悪霊などにカラダを乗っ取られたひとを指すが、自分が舜歌から習ったのはせいぜい家の中を徘徊するぐらいで、外に出て人を襲ったりなどけっしてしない。
「いつの間にか、移動している」
月城一夜の持つ一角獣の粉が別の方向を指している。
「ちょっと待った。自分とこの生徒をほったらかしにするつもりかよ?」
「あー、そうでしたね。『彼も』いることを忘れていました」
縄跳び。やはりプロだな。
職質で、呼び止められた時、ロープだと勘繰られるが、道具が縄跳びで職業が教師ならうまく言い逃れができる。
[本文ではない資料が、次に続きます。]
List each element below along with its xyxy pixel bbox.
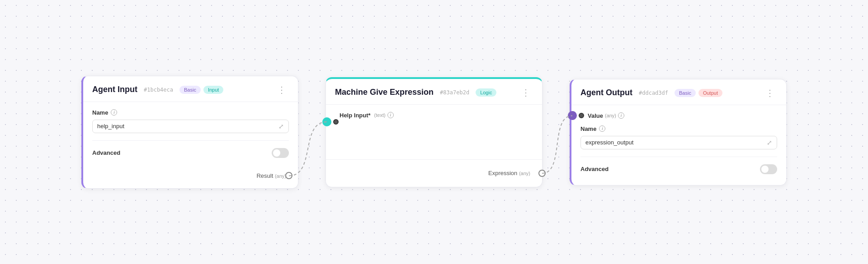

月城一夜は、めんどくさそうにピンホールシャツのカラーピンに親指を押し当てると、粒のような血が親指から浮き上がり、反対の手に持っていた布製の縄跳びに親指を沿わせ、血を塗りたくると、縄が自我を持ち、蛇のように這いながら蓮沼に迫る。
「あ゛、がぁ」
おいおい、ウソだろ。
蓮沼が二重巻のうえ、固結びで縛られた縄飛びの縄を引き千切ろうとしている。
「はやくしろ。あまり保たんぞ?」
しっかり瑛守のことまで、術師として数に入れている。
エコタイプの祓塩を溶かした水風船を二個投げると顔と胸に命中して当たったところから黒い湯気のようなものが出て苦しそうにしている。
「あ"あ"あ"あ"あ"あ"あ"あ"あ"あ"」
こっわ。
両腕が縛られたまま、もの凄い形相でこっちに向かって突撃してくる。
プスッ
「おっと危ない」
饒平名晴人が長い針のようなものを首のところに刺すと、電池が切れたオモチャのように、動きが止まったので、倒れてくる蓮沼をキャッチした。